Opened 6 years ago
Last modified 5 years ago
#17609 new enhancement
Detect invalid usage of ZWNJ/ZWJ characters
Reported by: | Don-vip | Owned by: | team |
---|---|---|---|
Priority: | normal | Milestone: | |
Component: | Core validator | Version: | |
Keywords: | unicode persian arabic | Cc: |
Description
Follow-up of #17595. We should detect incorrect uses of wikipedia:Zero-width_joiner and wikipedia:Zero-width_non-joiner characters in OSM tags:
> In practice, zwnj is like space but with a width of zero and It does prevent adjacent characters to join each other. Although it's a valid character in Persian, yet there are some cases it appears at invalid position in a word. So It would be nice if we could keep warnings for invalid cases.
>
> As an example think about "aa*aaa" as a word in Persian with zwnj included. asterisk is zwnj.
>
> the only valid case is aa*aaa.
> (between two adjacent letters that can join each other)
>
> more common cases that are invalid:
>
> * doubled zwnj or more (like doubled space): aa**aaa
> * at start or end of word: *aa*aaa or aa*aaa*
> * immediately before/after space character: aa* aaa or aa *aaa (this could happen in a word, because normally we type zwnj with shift+space)

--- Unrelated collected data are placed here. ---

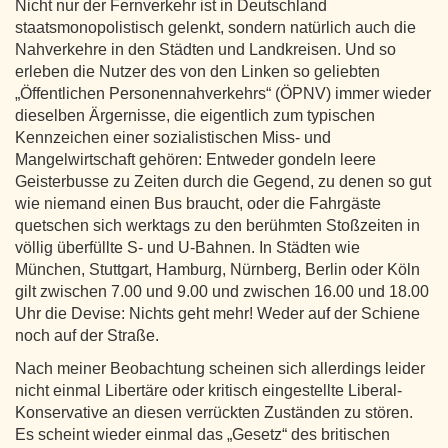
Nicht nur der Fernverkehr ist in Deutschland
staatsmonopolistisch gelenkt, sondern natürlich auch die
Nahverkehre in den Städten und Landkreisen. Und so
erleben die Nutzer des von den Linken so geliebten
„Öffentlichen Personennahverkehrs“ (ÖPNV) immer wieder
dieselben Ärgernisse, die eigentlich zum typischen
Kennzeichen einer sozialistischen Miss- und
Mangelwirtschaft gehören: Entweder gondeln leere
Geisterbusse zu Zeiten durch die Gegend, zu denen so gut
wie niemand einen Bus braucht, oder die Fahrgäste
quetschen sich werktags zu den berühmten Stoßzeiten in
völlig überfüllte S- und U-Bahnen. In Städten wie
München, Stuttgart, Hamburg, Nürnberg, Berlin oder Köln
gilt zwischen 7.00 und 9.00 und zwischen 16.00 und 18.00
Uhr die Devise: Nichts geht mehr! Weder auf der Schiene
noch auf der Straße.
Nach meiner Beobachtung scheinen sich allerdings leider
nicht einmal Libertäre oder kritisch eingestellte Liberal-
Konservative an diesen verrückten Zuständen zu stören.
Es scheint wieder einmal das „Gesetz“ des britischen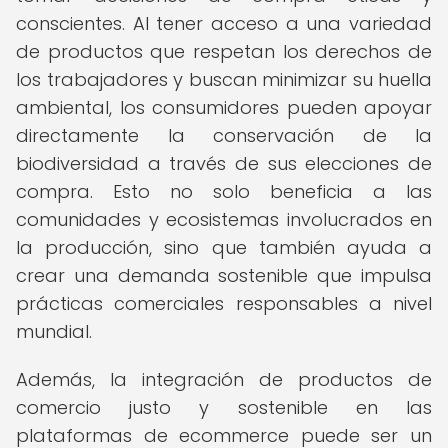
conscientes. Al tener acceso a una variedad
de productos que respetan los derechos de
los trabajadores y buscan minimizar su huella
ambiental, los consumidores pueden apoyar
directamente la conservación de la
biodiversidad a través de sus elecciones de
compra. Esto no solo beneficia a las
comunidades y ecosistemas involucrados en
la producción, sino que también ayuda a
crear una demanda sostenible que impulsa
prácticas comerciales responsables a nivel
mundial.
Además, la integración de productos de
comercio justo y sostenible en las
plataformas de ecommerce puede ser un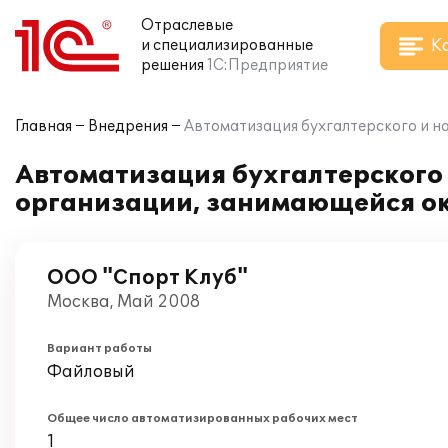
Отраслевые
К
и специализированные
решения
1С:Предприятие
Главная
Внедрения
Автоматизация бухгалтерского и на
Автоматизация бухгалтерского и
организации, занимающейся ок
ООО "Спорт Клуб"
Москва, Май 2008
Вариант работы
Файловый
Общее число автоматизированных рабочих мест
1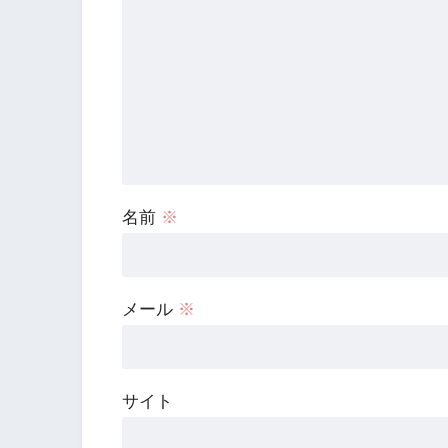
名前
※
メール
※
サイト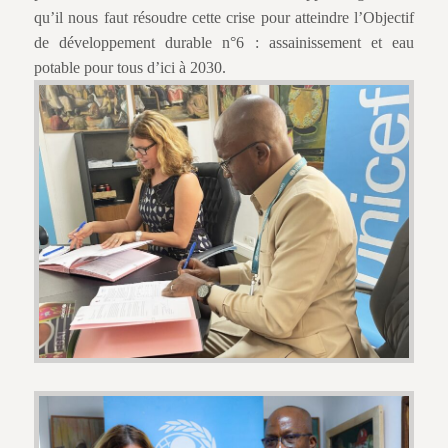
qu’il nous faut résoudre cette crise pour atteindre l’Objectif
de développement durable n°6 : assainissement et eau
potable pour tous d’ici à 2030.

> * maybe a more tricky one:
> * We have seven letters (و, ژ, ز, ر, ذ, د, ا) which do not connect to a following letter. So writing zwnj after them is useless and not needed. assume b is one of them. this is invalid: ab*aaa (this case could happen to other languages with similar but not the same letters)
Attachments (0)
Change History (3)
comment:1 by , 6 years ago
comment:2 by , 5 years ago
@iman: can the seven letters connect to a previous letter? With your example, is aa*baa valid?
oh thanks!